I've been in a season of wilderness for a while now.
It started when I was beginning my second year of Bible school, maybe even a bit before that. But it was during my second year that it really began to sink in. I ached, daily, with a hurt so deep I didn't know what to do with it. I yearned to hear the voice of God in this place that was seemingly so full of it, but I was met with silence. In fact I was met with more than silence, I was met with people telling me God wouldn't answer. That my way of coming before God didn't fit inside the neat box of Christianity. In this place that was where people came to meet God, I was felt like I was standing in a desert. And I wanted to leave that place. With everything in me I wanted to walk away from that institution and I almost did. A number of times I almost packed up and left because I was craving God in such a deep way and it seemed like He wasn't there. It seemed like His people weren't there. I was hurt, and I was lost in all the confusion and the chaos. And I was deep in the wilderness in a place that I was told, and a place that I thought, should be an oasis.
When I did leave, when school rolled around to a stop and I packed up my dorm room along with my hurts, I thought things would magically get better. I would walk out that door and into the outside world where God seemed to alive and vibrant and real to me, and I would get on my yoga mat and write and love and connect to God in the way that I did best and everything would be fine. If I could exit the physical location that had housed so much wilderness for me perhaps I could exit the wilderness itself.
But I came home, and I found myself still in the wilderness. I struggled to find a job. Suddenly I had no community whatsoever (Finding that forced connections made better noise than silence) and long distance was putting strain on my heart. Here I was, thinking I would now hear the voice of God, and I didn't. At least not in the way I was expecting to. It was only me, and the quiet, and the space.
And it was here God began to speak. In whispers at first. It was here that the things I believed about God that had been moving and shaking while I was at college began rumbling and shifting, and I discovered teachings and ideas and concepts that made everything click for me. I stopped pursuing Christianity and "a personal relationship with Jesus" the way I was told personal relationships with Jesus look, and instead entered into the flow. I redefined things for myself instead of trying to fit into someone else's version of Christianity. Frankly I don't know if I fit into Christianity at all anymore. But I do know that I fit into the flow more than I ever did before, fit into God and what He's doing in the world and what He's doing in hearts and that openness and connectedness makes more sense to me than years of pouring over the Bible and trying to fit into conservative evangelical Christianity ever did. (I'm not saying that any of this is wrong. I am grateful for the things I was taught growing up in the church. I'm just finding things that work for me where I am right now with the truth God is revealing to me.)

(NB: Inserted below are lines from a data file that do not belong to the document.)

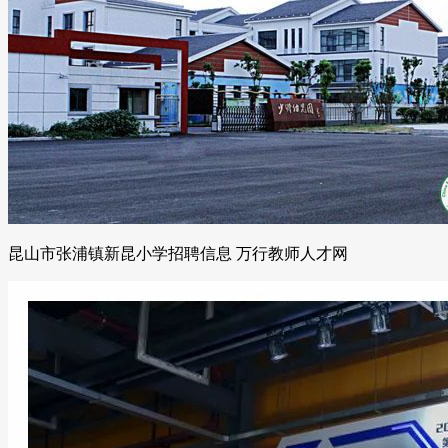
昆山市张浦镇新昆小学招聘信息 万行教师人才网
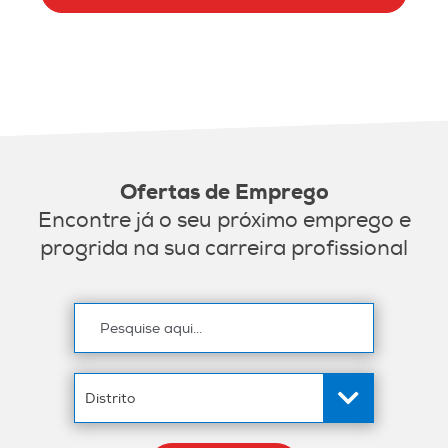
Ofertas de Emprego
Encontre já o seu próximo emprego e
progrida na sua carreira profissional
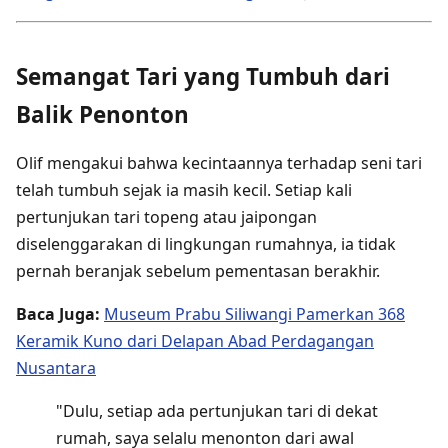
Semangat Tari yang Tumbuh dari
Balik Penonton
Olif mengakui bahwa kecintaannya terhadap seni tari
telah tumbuh sejak ia masih kecil. Setiap kali
pertunjukan tari topeng atau jaipongan
diselenggarakan di lingkungan rumahnya, ia tidak
pernah beranjak sebelum pementasan berakhir.
Baca Juga:
Museum Prabu Siliwangi Pamerkan 368
Keramik Kuno dari Delapan Abad Perdagangan
Nusantara
"Dulu, setiap ada pertunjukan tari di dekat
rumah, saya selalu menonton dari awal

Still, in the midst of all this coming together, I ached for the things I didn't have. I ached for the stability a job would provide. I longed to be in the same city as the person I love most. I missed community. I remember clearly one morning as I spread out my yoga mat to practice speaking the words "This is a good road. My heart is good." over myself and weeping. Because this doesn't feel like a good road. My heart doesn't feel good. And it's taking so much work to believe it. I keep speaking the words over myself because I know they are true even if I don't feel it. Over and over I am proclaiming this as good.

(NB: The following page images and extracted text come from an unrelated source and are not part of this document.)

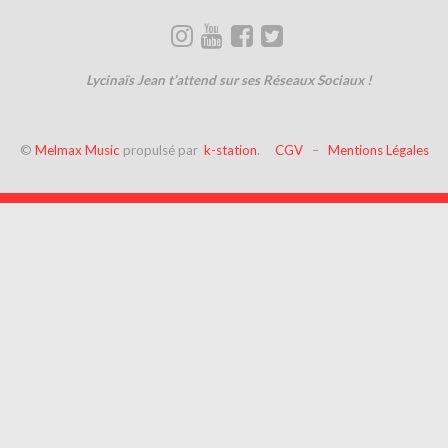
Lycinaïs Jean t’attend sur ses Réseaux Sociaux !
©
Melmax Music
propulsé par
k-station
.
CGV
–
Mentions Légales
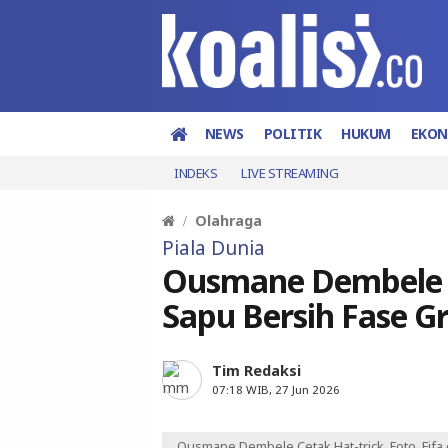
NEWS
POLITIK
HUKUM
EKO
INDEKS
LIVE STREAMING
Olahraga
Piala Dunia
Ousmane Dembele Ce
Sapu Bersih Fase Gr
Tim Redaksi
07:18 WIB, 27 Jun 2026
Ousmane Dembele Cetak Hat-trick. Foto. Fifa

I am making space for these stories inside me to exist, for these old wounds to be healed. And as I look back I can tell that all this time I was slowly leaving the wilderness. I couldn't leave bible college and immediately be thrust into this world of blessings because I wasn't ready for that. I don't know if I'm ready now. I had to learn how to listen to God's voice first, to be slowly led out of that place. I had to realize that nothing was chasing me out of the wilderness. I had to leave clean, to leave behind me all of the things that didn't serve me anymore. And I am in the process of doing that.

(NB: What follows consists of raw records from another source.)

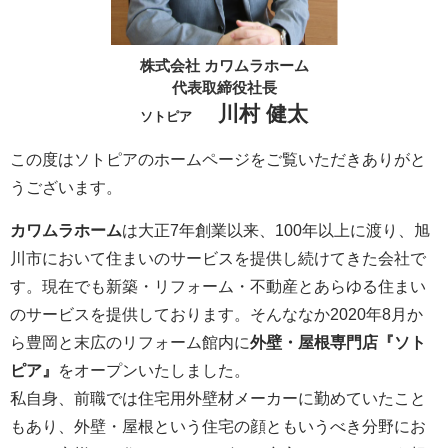
株式会社 カワムラホーム
代表取締役社長
川村 健太
ソトピア
この度はソトピアのホームページをご覧いただきありがと
うございます。
カワムラホーム
は大正7年創業以来、100年以上に渡り、旭
川市において住まいのサービスを提供し続けてきた会社で
す。現在でも新築・リフォーム・不動産とあらゆる住まい
のサービスを提供しております。そんななか2020年8月か
ら豊岡と末広のリフォーム館内に
外壁・屋根専門店『ソト
ピア』
をオープンいたしました。
私自身、前職では住宅用外壁材メーカーに勤めていたこと
もあり、外壁・屋根という住宅の顔ともいうべき分野にお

Honestly in the last couple of days I feel closer to that than I have in a long time. I am beginning to see the light as I stumble into it, knowing also that I have not fully left the darkness behind me. I am emerging into something good, and I am leaving behind something that was good in its own right.
And now, as I look back, it is only in retrospect that I see He was there all along. He was the lion. Even in those hours that I begged to see Him in a place that I thought to be so rich of Him, He was there I just hadn't realized.
Maybe this road doesn't make sense to you, and I am only beginning to realize how it all fits together for me. but I know one thing. This is a good road. my road is a good road. your road is a good road. This is holy and hard work, friends. If I can encourage you one thing, let it be this: He is the lion.
“I was the lion who forced you to join with Aravis. I was the cat who comforted you among the houses of the dead. I was the lion who drove the jackals from you while you slept. I was the lion who gave the horses the new strength of fear for the last mill so that you should reach King Lune in time. And I was the lion you do not remember who pushed the boat in which you lay, a child near death, so that it came to shore where a man sat, wakeful at midnight, to receive you.”